About this exercise: If a line in the records below contains "screenshot", copy that line.

Supplied material:
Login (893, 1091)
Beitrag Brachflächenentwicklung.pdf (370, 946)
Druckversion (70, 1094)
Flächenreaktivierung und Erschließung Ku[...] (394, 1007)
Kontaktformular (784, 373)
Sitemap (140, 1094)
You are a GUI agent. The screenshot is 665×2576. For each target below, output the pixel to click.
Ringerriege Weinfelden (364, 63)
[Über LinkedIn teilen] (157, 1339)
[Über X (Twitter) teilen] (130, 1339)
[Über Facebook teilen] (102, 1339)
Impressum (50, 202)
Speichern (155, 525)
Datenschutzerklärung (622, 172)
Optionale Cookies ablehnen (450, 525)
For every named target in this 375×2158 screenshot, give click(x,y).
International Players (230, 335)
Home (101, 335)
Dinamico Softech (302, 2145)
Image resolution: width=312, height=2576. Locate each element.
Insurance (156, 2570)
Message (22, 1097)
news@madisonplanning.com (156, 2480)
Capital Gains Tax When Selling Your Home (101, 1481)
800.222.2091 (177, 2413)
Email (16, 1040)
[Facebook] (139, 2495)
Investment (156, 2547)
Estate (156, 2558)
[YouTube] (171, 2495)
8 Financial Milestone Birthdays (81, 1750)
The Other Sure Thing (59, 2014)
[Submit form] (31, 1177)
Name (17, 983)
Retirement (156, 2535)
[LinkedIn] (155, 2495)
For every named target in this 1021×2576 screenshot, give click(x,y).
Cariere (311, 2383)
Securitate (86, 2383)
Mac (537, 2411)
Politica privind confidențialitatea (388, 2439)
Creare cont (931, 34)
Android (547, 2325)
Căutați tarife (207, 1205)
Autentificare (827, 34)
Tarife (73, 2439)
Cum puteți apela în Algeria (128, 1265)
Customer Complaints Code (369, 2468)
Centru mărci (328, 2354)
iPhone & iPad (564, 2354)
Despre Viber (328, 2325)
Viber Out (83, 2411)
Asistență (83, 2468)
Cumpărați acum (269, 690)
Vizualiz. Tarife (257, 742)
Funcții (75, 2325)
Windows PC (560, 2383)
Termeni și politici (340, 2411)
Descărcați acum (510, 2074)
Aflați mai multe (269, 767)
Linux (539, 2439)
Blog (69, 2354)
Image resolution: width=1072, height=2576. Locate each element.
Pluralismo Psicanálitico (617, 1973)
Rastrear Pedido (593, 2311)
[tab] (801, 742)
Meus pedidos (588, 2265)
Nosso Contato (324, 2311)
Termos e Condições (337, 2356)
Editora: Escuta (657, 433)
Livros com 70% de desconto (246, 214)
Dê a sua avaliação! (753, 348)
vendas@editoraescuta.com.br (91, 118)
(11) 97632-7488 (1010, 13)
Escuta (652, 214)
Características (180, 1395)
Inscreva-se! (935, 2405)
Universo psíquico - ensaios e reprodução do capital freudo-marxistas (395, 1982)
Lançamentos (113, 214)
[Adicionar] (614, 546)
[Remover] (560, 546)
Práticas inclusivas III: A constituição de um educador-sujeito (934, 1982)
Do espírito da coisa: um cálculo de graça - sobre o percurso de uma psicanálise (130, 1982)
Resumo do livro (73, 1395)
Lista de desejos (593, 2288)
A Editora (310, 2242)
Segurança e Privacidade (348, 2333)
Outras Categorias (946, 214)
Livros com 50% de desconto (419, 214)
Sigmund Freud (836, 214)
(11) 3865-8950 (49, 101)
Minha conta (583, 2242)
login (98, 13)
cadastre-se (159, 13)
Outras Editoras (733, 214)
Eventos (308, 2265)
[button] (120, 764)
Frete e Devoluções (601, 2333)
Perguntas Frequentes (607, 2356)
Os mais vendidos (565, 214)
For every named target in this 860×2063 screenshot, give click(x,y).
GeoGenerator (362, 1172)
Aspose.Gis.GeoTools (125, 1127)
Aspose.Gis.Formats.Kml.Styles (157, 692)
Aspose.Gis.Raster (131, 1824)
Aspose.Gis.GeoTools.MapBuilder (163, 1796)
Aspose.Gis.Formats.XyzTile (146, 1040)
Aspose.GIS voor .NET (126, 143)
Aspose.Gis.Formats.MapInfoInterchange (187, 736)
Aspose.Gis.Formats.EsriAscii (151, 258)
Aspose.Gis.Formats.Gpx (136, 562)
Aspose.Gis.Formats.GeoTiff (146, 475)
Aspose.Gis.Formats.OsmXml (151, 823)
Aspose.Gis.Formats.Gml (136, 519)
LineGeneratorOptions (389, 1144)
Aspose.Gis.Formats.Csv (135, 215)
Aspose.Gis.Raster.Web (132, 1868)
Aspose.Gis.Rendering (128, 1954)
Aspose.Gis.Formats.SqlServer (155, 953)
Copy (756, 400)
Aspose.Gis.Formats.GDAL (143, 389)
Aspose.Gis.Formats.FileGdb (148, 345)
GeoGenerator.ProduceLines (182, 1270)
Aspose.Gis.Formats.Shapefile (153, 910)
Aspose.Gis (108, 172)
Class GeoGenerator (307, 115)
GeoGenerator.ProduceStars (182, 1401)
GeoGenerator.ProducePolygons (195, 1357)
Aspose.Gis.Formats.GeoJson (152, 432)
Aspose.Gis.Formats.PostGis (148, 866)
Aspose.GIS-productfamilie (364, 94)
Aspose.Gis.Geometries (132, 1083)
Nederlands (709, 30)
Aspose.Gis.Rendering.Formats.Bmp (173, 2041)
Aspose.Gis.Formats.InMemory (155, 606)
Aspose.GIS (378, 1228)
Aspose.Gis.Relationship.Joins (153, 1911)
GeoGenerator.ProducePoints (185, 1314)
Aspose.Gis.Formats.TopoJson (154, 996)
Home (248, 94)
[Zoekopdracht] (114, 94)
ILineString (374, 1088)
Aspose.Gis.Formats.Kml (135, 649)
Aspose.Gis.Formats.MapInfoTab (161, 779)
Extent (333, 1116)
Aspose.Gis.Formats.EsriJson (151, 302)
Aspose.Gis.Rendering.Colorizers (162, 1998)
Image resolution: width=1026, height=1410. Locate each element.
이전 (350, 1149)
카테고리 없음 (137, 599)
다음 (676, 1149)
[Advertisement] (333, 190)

Expected answer:
You are a GUI agent. The screenshot is 665×2576. For each target below, output the pixel to click.
For every named target in this 375×2158 screenshot, give click(x,y).
For every named target in this 1021×2576 screenshot, give click(x,y).
For every named target in this 860×2063 screenshot, give click(x,y).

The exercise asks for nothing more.